→ What you should do
Every line of the listing below needs to be reproduced exactly.

→ Exercise data
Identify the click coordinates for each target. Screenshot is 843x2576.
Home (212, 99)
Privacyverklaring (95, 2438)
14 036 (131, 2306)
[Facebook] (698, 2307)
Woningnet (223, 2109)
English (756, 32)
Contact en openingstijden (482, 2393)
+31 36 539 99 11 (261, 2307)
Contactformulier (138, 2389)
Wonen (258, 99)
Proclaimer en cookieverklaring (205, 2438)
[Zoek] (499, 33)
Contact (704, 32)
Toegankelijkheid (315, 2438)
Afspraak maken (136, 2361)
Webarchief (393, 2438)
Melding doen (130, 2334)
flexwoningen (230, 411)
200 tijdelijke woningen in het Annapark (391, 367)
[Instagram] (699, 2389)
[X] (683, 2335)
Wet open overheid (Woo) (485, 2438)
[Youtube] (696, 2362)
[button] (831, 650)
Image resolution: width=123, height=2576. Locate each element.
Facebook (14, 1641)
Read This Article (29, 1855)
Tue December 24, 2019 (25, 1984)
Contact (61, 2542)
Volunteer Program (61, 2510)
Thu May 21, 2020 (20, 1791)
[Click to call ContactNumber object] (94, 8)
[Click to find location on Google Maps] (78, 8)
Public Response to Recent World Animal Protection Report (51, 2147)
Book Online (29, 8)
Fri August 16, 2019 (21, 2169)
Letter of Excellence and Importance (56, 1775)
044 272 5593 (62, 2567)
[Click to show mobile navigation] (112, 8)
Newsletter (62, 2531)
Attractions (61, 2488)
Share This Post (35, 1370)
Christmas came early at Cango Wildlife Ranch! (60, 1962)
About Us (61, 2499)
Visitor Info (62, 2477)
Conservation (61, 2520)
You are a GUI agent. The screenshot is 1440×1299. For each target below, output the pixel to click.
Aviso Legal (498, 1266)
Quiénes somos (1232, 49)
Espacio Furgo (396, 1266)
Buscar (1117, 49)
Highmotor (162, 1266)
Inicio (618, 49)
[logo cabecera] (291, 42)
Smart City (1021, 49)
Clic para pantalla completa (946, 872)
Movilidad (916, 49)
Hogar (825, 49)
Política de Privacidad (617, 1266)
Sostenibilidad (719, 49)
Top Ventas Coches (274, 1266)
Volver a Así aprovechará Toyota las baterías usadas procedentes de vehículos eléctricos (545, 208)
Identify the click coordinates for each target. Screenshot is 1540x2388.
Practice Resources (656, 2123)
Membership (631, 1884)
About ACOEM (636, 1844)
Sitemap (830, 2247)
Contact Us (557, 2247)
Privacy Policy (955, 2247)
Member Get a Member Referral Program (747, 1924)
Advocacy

→ Solved problem
Identify the click coordinates for each target. Screenshot is 843x2576.
Home (212, 99)
Privacyverklaring (95, 2438)
14 036 (131, 2306)
[Facebook] (698, 2307)
Woningnet (223, 2109)
English (756, 32)
Contact en openingstijden (482, 2393)
+31 36 539 99 11 (261, 2307)
Contactformulier (138, 2389)
Wonen (258, 99)
Proclaimer en cookieverklaring (205, 2438)
[Zoek] (499, 33)
Contact (704, 32)
Toegankelijkheid (315, 2438)
Afspraak maken (136, 2361)
Webarchief (393, 2438)
Melding doen (130, 2334)
flexwoningen (230, 411)
200 tijdelijke woningen in het Annapark (391, 367)
[Instagram] (699, 2389)
[X] (683, 2335)
Wet open overheid (Woo) (485, 2438)
[Youtube] (696, 2362)
[button] (831, 650)
Image resolution: width=123, height=2576. Locate each element.
Facebook (14, 1641)
Read This Article (29, 1855)
Tue December 24, 2019 (25, 1984)
Contact (61, 2542)
Volunteer Program (61, 2510)
Thu May 21, 2020 (20, 1791)
[Click to call ContactNumber object] (94, 8)
[Click to find location on Google Maps] (78, 8)
Public Response to Recent World Animal Protection Report (51, 2147)
Book Online (29, 8)
Fri August 16, 2019 (21, 2169)
Letter of Excellence and Importance (56, 1775)
044 272 5593 (62, 2567)
[Click to show mobile navigation] (112, 8)
Newsletter (62, 2531)
Attractions (61, 2488)
Share This Post (35, 1370)
Christmas came early at Cango Wildlife Ranch! (60, 1962)
About Us (61, 2499)
Visitor Info (62, 2477)
Conservation (61, 2520)
You are a GUI agent. The screenshot is 1440×1299. For each target below, output the pixel to click.
Aviso Legal (498, 1266)
Quiénes somos (1232, 49)
Espacio Furgo (396, 1266)
Buscar (1117, 49)
Highmotor (162, 1266)
Inicio (618, 49)
[logo cabecera] (291, 42)
Smart City (1021, 49)
Clic para pantalla completa (946, 872)
Movilidad (916, 49)
Hogar (825, 49)
Política de Privacidad (617, 1266)
Sostenibilidad (719, 49)
Top Ventas Coches (274, 1266)
Volver a Así aprovechará Toyota las baterías usadas procedentes de vehículos eléctricos (545, 208)
Identify the click coordinates for each target. Screenshot is 1540x2388.
Practice Resources (656, 2123)
Membership (631, 1884)
About ACOEM (636, 1844)
Sitemap (830, 2247)
Contact Us (557, 2247)
Privacy Policy (955, 2247)
Member Get a Member Referral Program (747, 1924)
Advocacy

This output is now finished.